Free pourrait vendre (ou louer) d’autres routeurs (tri-bande pour de meilleurs débits) pour agrandir la zone de couverture, le cas échéant, comme il l’a fait avec des modules CPL. Et puis tant qu’on en est à rêver, pourquoi ne pas imaginer un satellite couplé/fusionné avec une enceinte intelligente ?

Comment faire la différence ?

A de nombreuses reprises, Xavier Niel a eu l’occasion d’évoquer la Freebox, avec toute la difficulté d’en parler sans rien en dire. Lors d’une interview, le patron de Free laissait entendre que cette v7 serait l’occasion de démocratiser un usage majeur, de rompre une ligne et de marquer les esprits pour reconquérir le marché.

Certains voyaient là l’annonce d’une offre 4K – la v7 sera forcément 4K – reposant sur des téléviseurs subventionnés. Pour Agnès Le Meil, cette proposition souffre de trop nombreuses contraintes. Celle de la gestion des stocks, celle de la présentation des produits au grand public dans les quelques magasins de Free, sans compter que les utilisateurs sont déjà bien équipés et qu’ils aiment à choisir leur modèle librement et pas au sein d’une sélection réduite, liste-t-elle.

En revanche, la consultante de l’IDATE est persuadée que Free à « une belle marge de croissance sur l’expérience TV, essentiellement. Un de ses points forts historiques ». Elle pense que le FAI pourrait simplifier les interfaces télé compliquées, les usages complexes et les replays trop cloisonnés. Une expérience qui pourrait s’étendre dans le cloud avec une interface ergonomique et rapide.

Mieux, Agnès Le Meil croit en une « box intelligente », éventuellement accompagnée d’une télécommande tactile, qui serait capable de contrôler le téléviseur, grâce à une enceinte ou une barre de son connectée et équipée d’un assistant vocal.

« Si on s’appelle Free et qu’on sort une nouvelle Freebox, le minimum, en tout cas ce qui ferait rêver, c’est de faire ce que les autres ne pourraient pas répliquer immédiatement. », argumente-t-elle. Cet élément fort et différenciateur, « c’est une enceinte connectée ou une barre de son taguée Free, dont le développement pourrait être confié [pour partie, ndlr] à Devialet, et qui permettrait évidemment de naviguer vocalement dans tout son univers télévisuel », assure, enthousiaste, l’analyste.

En franchissant ce pas, Free prendrait de l’avance sur la concurrence, puisque seul Orange avec son Djingo pourrait réagir.

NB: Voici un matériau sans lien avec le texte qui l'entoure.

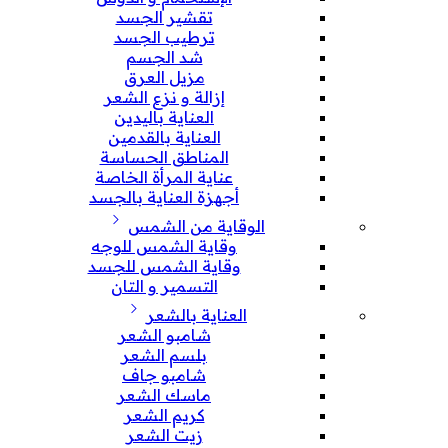
تقشير الجسد
ترطيب الجسد
شد الجسم
مزيل العرق
إزالة و نزع الشعر
العناية باليدين
العناية بالقدمين
المناطق الحساسة
عناية المرأة الخاصة
أجهزة العناية بالجسد
الوقاية من الشمس
وقاية الشمس للوجه
وقاية الشمس للجسد
التسمير و التان
العناية بالشعر
شامبو الشعر
بلسم الشعر
شامبو جاف
ماسك الشعر
كريم الشعر
زيت الشعر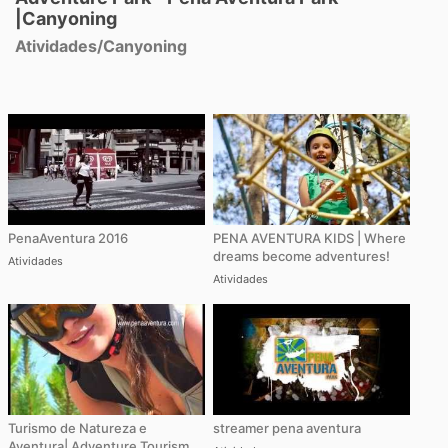
|Canyoning
Atividades
/
Canyoning
PenaAventura 2016
PENA AVENTURA KIDS | Where
dreams become adventures!
Atividades
Atividades
Turismo de Natureza e
streamer pena aventura
Aventura| Adventure Tourism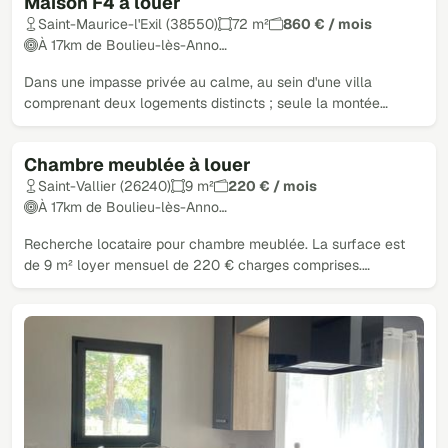
Maison F4 à louer
Saint-Maurice-l'Exil (38550)
72 m²
860 € / mois
À 17km de Boulieu-lès-Anno…
Dans une impasse privée au calme, au sein d'une villa
comprenant deux logements distincts ; seule la montée…
Chambre meublée à louer
Saint-Vallier (26240)
9 m²
220 € / mois
À 17km de Boulieu-lès-Anno…
Recherche locataire pour chambre meublée. La surface est
de 9 m² loyer mensuel de 220 € charges comprises.…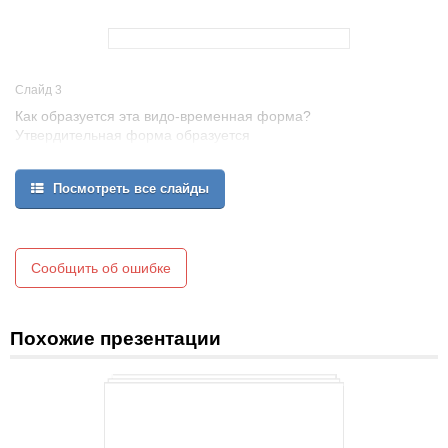
Слайд 3
Как образуется эта видо-временная форма?
Утвердительная форма образуется
при помощи смыслового глагола.
Для подлежащих всех лиц и чисел берется глагол в его
Посмотреть все слайды
начальной форме,
но для подлежащих 3 л. ед. ч.
к глаголу добавляется окончание “s”
I (you, we, they) write a letter
He (she) writes a letter
Сообщить об ошибке
Похожие презентации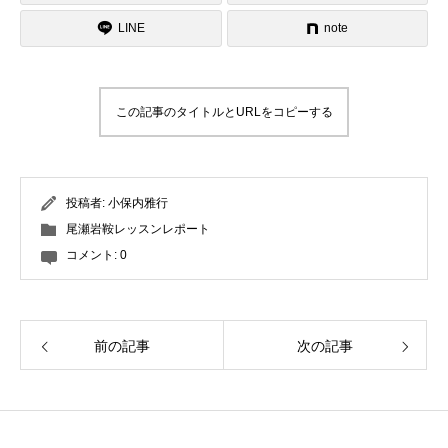
んか？ゲレンデで見かけたらお気軽に
LINE
お声がけください！
note
この記事のタイトルとURLをコピーする
投稿者:
小保内雅行
尾瀬岩鞍レッスンレポート
コメント:
0
前の記事
次の記事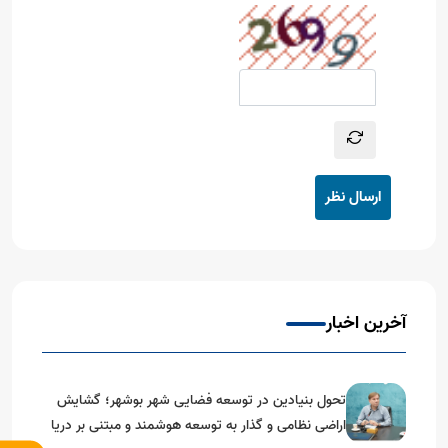
ارسال نظر
آخرین اخبار
تحول بنیادین در توسعه فضایی شهر بوشهر؛ گشایش
اراضی نظامی و گذار به توسعه هوشمند و مبتنی بر دریا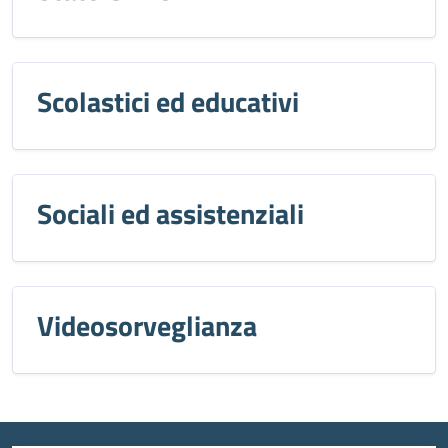
Scolastici ed educativi
Sociali ed assistenziali
Videosorveglianza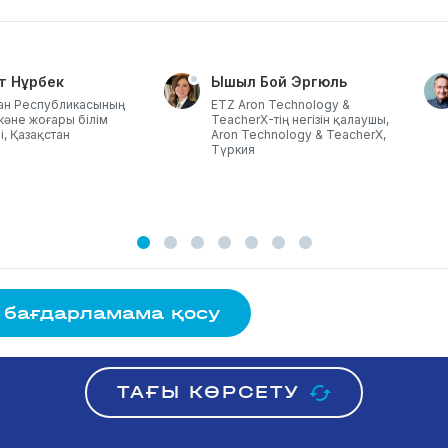
т Нұрбек
Ышыл Бой Эргюль
ан Республикасының
ETZ Aron Technology &
әне жоғары білім
TeacherX-тің негізін қалаушы,
і, Қазақстан
Aron Technology & TeacherX,
Түркия
 бағдарламама қосу
ТАҒЫ КӨРСЕТУ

La question est évidemment de savoir quelle solution sera retenue. Mais Agnès Le Meil ne croit pas à un partenariat avec Google ou Amazon, dont les pratiques empiètent un peu trop sur la vie privée. Reste donc quelques autres partenaires éventuels, Microsoft ou IBM, la solution du développement interne paraissant peu probable.

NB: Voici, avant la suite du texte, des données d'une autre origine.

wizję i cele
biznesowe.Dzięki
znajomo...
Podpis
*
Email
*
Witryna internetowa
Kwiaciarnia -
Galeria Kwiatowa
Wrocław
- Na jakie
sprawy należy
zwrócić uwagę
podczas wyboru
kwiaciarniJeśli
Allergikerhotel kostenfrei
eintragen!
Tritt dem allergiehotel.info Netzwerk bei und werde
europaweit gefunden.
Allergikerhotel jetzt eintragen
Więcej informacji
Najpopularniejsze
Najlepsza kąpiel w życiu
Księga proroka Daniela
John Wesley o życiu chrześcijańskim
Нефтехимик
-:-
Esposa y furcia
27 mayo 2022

Cette enceinte intelligente serait donc un moyen de révolutionner les usages télévisés et placerait également Free sur la carte de la domotique. Un autre domaine où tout est à faire et où les acteurs dominants sont pour l’instant américains ou chinois. Avec une Freebox v7 « intelligente », reposant sur un réseau sans fil solide et une enceinte placée au cœur du salon – qui pourrait intégrer le routeur et la box TV, Free pourrait revendiquer un rôle à nouveau central dans nos vies. Il ne serait plus seulement un pourvoyeur de tuyaux, rôle auquel les FAI sont de plus en plus cantonnés. Après l’invention du triple play, pour Free, ce serait une nouvelle étape, celle nécessaire et intelligente de la construction d’une box des années 2020.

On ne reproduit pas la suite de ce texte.